Obviously the album will appeal to fans of Katatonia, (early) Anathema and Amorphis, but can you tell a bit more about your musical development as a band through the years?
Katatonia and Anathema were two of our collective favourites when we started out. Also Khoma, Portishead, Porcupine Tree, Type O’ Negative. All those bands had the sort of melancholic undercurrent that appealed to us and probably shaped our sound to a certain degree. Our musical development is something I’m not objective enough to comment upon. We may lean a bit more towards the seventies nowadays in our sound. I think the basic ingredients were all there from the beginning and we haven’t developed much since then, we just put those pieces together over and over again, to form different constellations.

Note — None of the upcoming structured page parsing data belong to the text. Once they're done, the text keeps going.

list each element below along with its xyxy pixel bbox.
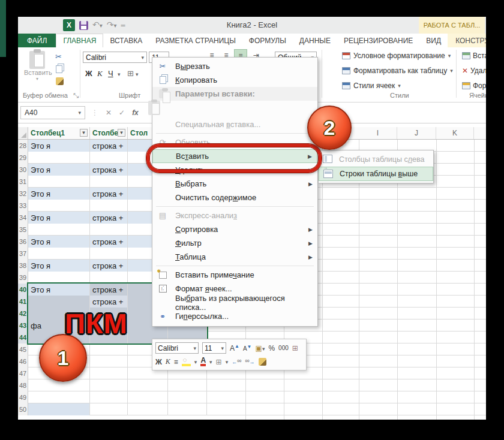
row-header-28[interactable]: 28 [18,140,28,152]
menu-item-фильтр[interactable]: Фильтр▶ [152,236,317,250]
comma-style-icon[interactable]: 000 [278,345,289,351]
menu-item-копировать[interactable]: Копировать [152,73,317,87]
insert-function-icon[interactable]: fx [132,109,139,117]
cell-B34[interactable]: строка + [90,212,128,224]
column-header-K[interactable]: K [436,127,474,139]
row-header-45[interactable]: 45 [18,343,28,355]
cell-A34[interactable]: Это я [28,212,90,224]
cell-B50[interactable] [90,403,128,415]
row-header-44[interactable]: 44 [18,331,28,343]
row-header-43[interactable]: 43 [18,320,28,331]
filter-dropdown-icon[interactable]: ▼ [118,129,125,137]
menu-item-очистить-содержимое[interactable]: Очистить содержимое [152,191,317,204]
cell-B36[interactable]: строка + [90,236,128,248]
cell-C48[interactable] [128,379,168,391]
row-header-29[interactable]: 29 [18,152,28,164]
borders-button[interactable]: ⊞ [127,69,134,78]
mini-borders-icon[interactable]: ⊞ [216,358,222,366]
row-header-37[interactable]: 37 [18,248,28,260]
cell-D48[interactable] [168,379,207,391]
name-box-dropdown[interactable]: ▾ [78,110,81,116]
copy-icon[interactable] [56,65,62,73]
cell-B30[interactable]: строка + [90,164,128,176]
cell-A35[interactable] [28,224,90,236]
mini-format-painter-icon[interactable] [259,358,266,366]
row-header-50[interactable]: 50 [18,403,28,415]
tab-формулы[interactable]: ФОРМУЛЫ [242,34,293,47]
menu-item-сортировка[interactable]: Сортировка▶ [152,222,317,236]
font-name-combo[interactable]: Calibri▾ [83,52,147,63]
table-column-header-1[interactable]: Столбец1 ▼ [28,127,90,139]
cell-D50[interactable] [168,403,207,415]
row-header-32[interactable]: 32 [18,188,28,200]
cell-A32[interactable]: Это я [28,188,90,200]
row-header-36[interactable]: 36 [18,236,28,248]
row-header-34[interactable]: 34 [18,212,28,224]
menu-item-выбрать[interactable]: Выбрать▶ [152,177,317,191]
row-header-31[interactable]: 31 [18,176,28,188]
paste-button[interactable]: Вставить ▾ [24,51,50,92]
bold-button[interactable]: Ж [85,69,92,78]
menu-item-вырезать[interactable]: ✂Вырезать [152,59,317,73]
name-box[interactable]: A40 ▾ [20,106,85,119]
tab-главная[interactable]: ГЛАВНАЯ [56,34,103,47]
mini-italic-icon[interactable]: К [166,357,170,366]
row-header-48[interactable]: 48 [18,379,28,391]
row-header-35[interactable]: 35 [18,224,28,236]
delete-cells-button[interactable]: ✕ Удалить [462,67,486,75]
filter-dropdown-icon[interactable]: ▼ [80,129,88,137]
fill-color-icon[interactable] [182,358,191,366]
row-header-47[interactable]: 47 [18,367,28,379]
tab-вставка[interactable]: ВСТАВКА [103,34,149,47]
row-header-30[interactable]: 30 [18,164,28,176]
cell-B31[interactable] [90,176,128,188]
cell-B28[interactable]: строка + [90,140,128,152]
format-cells-button[interactable]: Формат [462,82,486,90]
cell-B47[interactable] [90,367,128,379]
tab-файл[interactable]: ФАЙЛ [18,34,56,47]
grow-font-icon[interactable]: A▲ [230,343,239,352]
row-header-46[interactable]: 46 [18,355,28,367]
insert-cells-button[interactable]: Вставить [462,52,486,60]
cell-B40[interactable]: строка + [90,284,128,296]
underline-button[interactable]: Ч [108,69,113,78]
accounting-format-icon[interactable]: ▣▾ [256,344,265,352]
cell-B32[interactable]: строка + [90,188,128,200]
cell-A40[interactable]: Это я [28,284,90,296]
mini-size-combo[interactable]: 11▾ [202,342,226,354]
row-header-41[interactable]: 41 [18,296,28,308]
cell-A50[interactable] [28,403,90,415]
cell-A36[interactable]: Это я [28,236,90,248]
cell-C49[interactable] [128,391,168,403]
row-header-38[interactable]: 38 [18,260,28,272]
menu-item-выбрать-из-раскрывающегося-списка[interactable]: Выбрать из раскрывающегося списка... [152,296,317,309]
cell-B46[interactable] [90,355,128,367]
cell-B29[interactable] [90,152,128,164]
format-as-table-button[interactable]: Форматировать как таблицу ▾ [342,67,453,75]
cell-B39[interactable] [90,272,128,284]
cell-styles-button[interactable]: Стили ячеек ▾ [342,82,401,90]
cell-A28[interactable]: Это я [28,140,90,152]
tab-конструктор[interactable]: КОНСТРУКТОР [448,34,486,47]
cell-A38[interactable]: Это я [28,260,90,272]
tab-вид[interactable]: ВИД [419,34,448,47]
tab-разметка-страницы[interactable]: РАЗМЕТКА СТРАНИЦЫ [149,34,242,47]
row-header-33[interactable]: 33 [18,200,28,212]
table-column-header-2[interactable]: Столбе ▼ [90,127,128,139]
format-painter-icon[interactable] [56,77,64,85]
mini-bold-icon[interactable]: Ж [155,358,162,366]
row-header-40[interactable]: 40 [18,284,28,296]
submenu-item-строки-таблицы-выше[interactable]: Строки таблицы выше [319,167,433,181]
cell-B48[interactable] [90,379,128,391]
borders-dropdown[interactable]: ▾ [136,71,139,77]
increase-decimal-icon[interactable]: ⁰⁰→ [245,359,254,365]
format-table-icon[interactable]: ⊞ [292,344,298,352]
font-color-icon[interactable]: А [200,357,206,366]
paste-dropdown-arrow[interactable]: ▾ [24,76,50,82]
decrease-decimal-icon[interactable]: ←⁰⁰ [232,359,241,365]
conditional-formatting-button[interactable]: Условное форматирование ▾ [342,52,451,60]
cell-A49[interactable] [28,391,90,403]
cell-A33[interactable] [28,200,90,212]
clipboard-dialog-launcher[interactable]: ⤡ [73,92,79,100]
cell-A31[interactable] [28,176,90,188]
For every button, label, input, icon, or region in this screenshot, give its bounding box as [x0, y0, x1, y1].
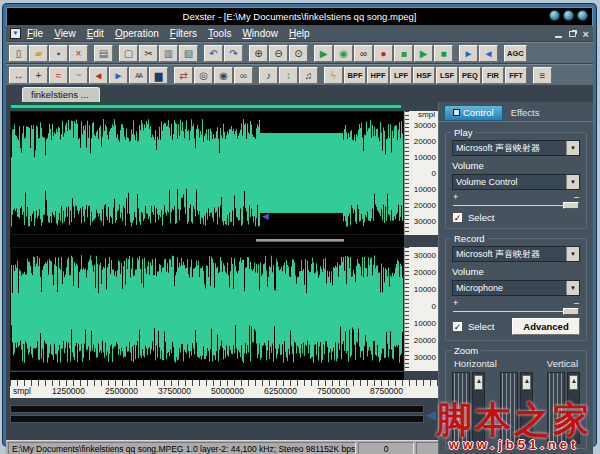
undo-button[interactable]: ↶	[204, 45, 223, 62]
pause-button[interactable]: ▮▮	[394, 45, 413, 62]
system-menu-icon[interactable]: ▼	[10, 28, 21, 39]
menu-filters[interactable]: Filters	[170, 28, 197, 39]
record-volume-slider[interactable]: + –	[453, 300, 579, 312]
advanced-button[interactable]: Advanced	[512, 318, 580, 335]
stop-button[interactable]: ■	[434, 45, 453, 62]
close-file-button[interactable]: ×	[69, 45, 88, 62]
waveform-view-button[interactable]: ≈	[49, 67, 68, 84]
play-selection-button[interactable]: ▶	[414, 45, 433, 62]
zoom-horizontal-fader-1[interactable]	[452, 372, 485, 446]
lpf-button[interactable]: LPF	[390, 67, 412, 84]
mdi-close-icon[interactable]: ×	[583, 29, 589, 39]
spectrum-view-button[interactable]: ~	[69, 67, 88, 84]
music-note-button[interactable]: ♫	[299, 67, 318, 84]
zoom-in-button[interactable]: ⊕	[249, 45, 268, 62]
record-button[interactable]: ●	[374, 45, 393, 62]
fader-thumb[interactable]	[569, 375, 578, 390]
record-device-value: Microsoft 声音映射器	[453, 248, 566, 261]
adjust-button[interactable]: ↕	[279, 67, 298, 84]
copy-to-new-button[interactable]: ▢	[119, 45, 138, 62]
horizontal-scrollbar-1[interactable]	[10, 405, 424, 413]
paste-button[interactable]: ▧	[179, 45, 198, 62]
record-device-select[interactable]: Microsoft 声音映射器 ▼	[452, 246, 580, 262]
menu-edit[interactable]: Edit	[87, 28, 104, 39]
window-maximize-button[interactable]	[563, 10, 574, 21]
titlebar[interactable]: Dexster - [E:\My Documents\finkelstiens …	[7, 8, 592, 25]
mdi-minimize-icon[interactable]	[555, 36, 562, 38]
zoom-out-button[interactable]: ⊖	[269, 45, 288, 62]
record-volume-slider-thumb[interactable]	[563, 308, 579, 315]
region-button[interactable]: ▆	[149, 67, 168, 84]
copy-button[interactable]: ▥	[159, 45, 178, 62]
selection-bar	[10, 372, 404, 380]
chevron-down-icon[interactable]: ▼	[566, 141, 579, 155]
save-file-button[interactable]: ▪	[49, 45, 68, 62]
play-volume-select[interactable]: Volume Control ▼	[452, 174, 580, 190]
play-select-checkbox[interactable]: ✓	[452, 212, 463, 223]
peq-button[interactable]: PEQ	[459, 67, 481, 84]
agc-button[interactable]: AGC	[504, 45, 527, 62]
speaker-forward-button[interactable]: ►	[459, 45, 478, 62]
menu-view[interactable]: View	[54, 28, 76, 39]
edit-note-button[interactable]: ♪	[259, 67, 278, 84]
lsf-button[interactable]: LSF	[436, 67, 458, 84]
mdi-restore-icon[interactable]	[569, 31, 576, 37]
waveform-channel-left[interactable]	[10, 111, 404, 235]
divider-drag-bar[interactable]	[256, 239, 344, 242]
edit-list-button[interactable]: ≡	[533, 67, 552, 84]
record-select-checkbox[interactable]: ✓	[452, 321, 463, 332]
chevron-down-icon[interactable]: ▼	[566, 175, 579, 189]
hpf-button[interactable]: HPF	[367, 67, 389, 84]
mixer-button[interactable]: ϟ	[324, 67, 343, 84]
marker-forward-button[interactable]: ►	[109, 67, 128, 84]
play-device-select[interactable]: Microsoft 声音映射器 ▼	[452, 140, 580, 156]
sound-button[interactable]: ◎	[194, 67, 213, 84]
overview-strip[interactable]	[10, 104, 402, 109]
chevron-down-icon[interactable]: ▼	[566, 247, 579, 261]
convert-button[interactable]: ⇄	[174, 67, 193, 84]
play-volume-slider-thumb[interactable]	[563, 202, 579, 209]
hsf-button[interactable]: HSF	[413, 67, 435, 84]
speaker-back-button[interactable]: ◄	[479, 45, 498, 62]
toolbar-tools: ↔+≈~◄►AA▆⇄◎◉∞♪↕♫ϟBPFHPFLPFHSFLSFPEQFIRFF…	[6, 64, 593, 86]
zoom-vertical-fader[interactable]	[547, 372, 580, 446]
menu-tools[interactable]: Tools	[208, 28, 231, 39]
marker-back-button[interactable]: ◄	[89, 67, 108, 84]
play-volume-slider[interactable]: + –	[453, 194, 579, 206]
text-label-button[interactable]: AA	[129, 67, 148, 84]
fader-thumb[interactable]	[474, 375, 483, 390]
zoom-selection-button[interactable]: ⊙	[289, 45, 308, 62]
fit-view-button[interactable]: ↔	[9, 67, 28, 84]
open-file-button[interactable]: ▰	[29, 45, 48, 62]
fir-button[interactable]: FIR	[482, 67, 504, 84]
record-volume-select[interactable]: Microphone ▼	[452, 280, 580, 296]
cursor-position-button[interactable]: +	[29, 67, 48, 84]
document-tab[interactable]: finkelstiens ...	[22, 87, 100, 102]
panel-tab-effects[interactable]: Effects	[503, 105, 548, 121]
menu-operation[interactable]: Operation	[115, 28, 159, 39]
menu-file[interactable]: File	[27, 28, 43, 39]
play-all-button[interactable]: ◉	[334, 45, 353, 62]
chevron-down-icon[interactable]: ▼	[566, 281, 579, 295]
fft-button[interactable]: FFT	[505, 67, 527, 84]
sound-settings-button[interactable]: ◉	[214, 67, 233, 84]
redo-button[interactable]: ↷	[224, 45, 243, 62]
menu-window[interactable]: Window	[242, 28, 278, 39]
panel-collapse-arrow-icon[interactable]: ◀	[426, 407, 436, 422]
bpf-button[interactable]: BPF	[344, 67, 366, 84]
loop-button[interactable]: ∞	[354, 45, 373, 62]
window-close-button[interactable]	[577, 10, 588, 21]
fader-thumb[interactable]	[522, 375, 531, 390]
horizontal-scrollbar-2[interactable]	[10, 415, 424, 423]
cut-button[interactable]: ✂	[139, 45, 158, 62]
menu-help[interactable]: Help	[289, 28, 310, 39]
playhead-marker-icon[interactable]: ◀	[262, 211, 269, 221]
waveform-channel-right[interactable]	[10, 247, 404, 371]
window-minimize-button[interactable]	[549, 10, 560, 21]
zoom-horizontal-fader-2[interactable]	[500, 372, 533, 446]
panel-tab-control[interactable]: Control	[444, 105, 503, 121]
new-file-button[interactable]: ▯	[9, 45, 28, 62]
link-button[interactable]: ∞	[234, 67, 253, 84]
file-properties-button[interactable]: ▤	[94, 45, 113, 62]
play-button[interactable]: ▶	[314, 45, 333, 62]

Would you consider playing live if things change with this corona virus in the world?
Selected shows yes, if the schedules allow us to get our ducks neatly in a row. Touring no.

To occlude a logical question that haunts me: do we have to see this album as a closing of a chapter, a swansong in beauty, or is it a new start for the band?
That’s what I’ve been thinking about too. It was supposed to be a swansong, but now I’m not so sure anymore. And yet the mere thought of climbing the mountain of another album fills me with dread. The general consensus at the moment seems to be that if we can manage to come up with new material exciting enough, there’s no reason why we couldn’t attempt one more album.

If you like to add something else, please feel free to do it right here…
Can’t think of anything else to add, so I’ll be off with “thanks for taking interest in Sinisthra!”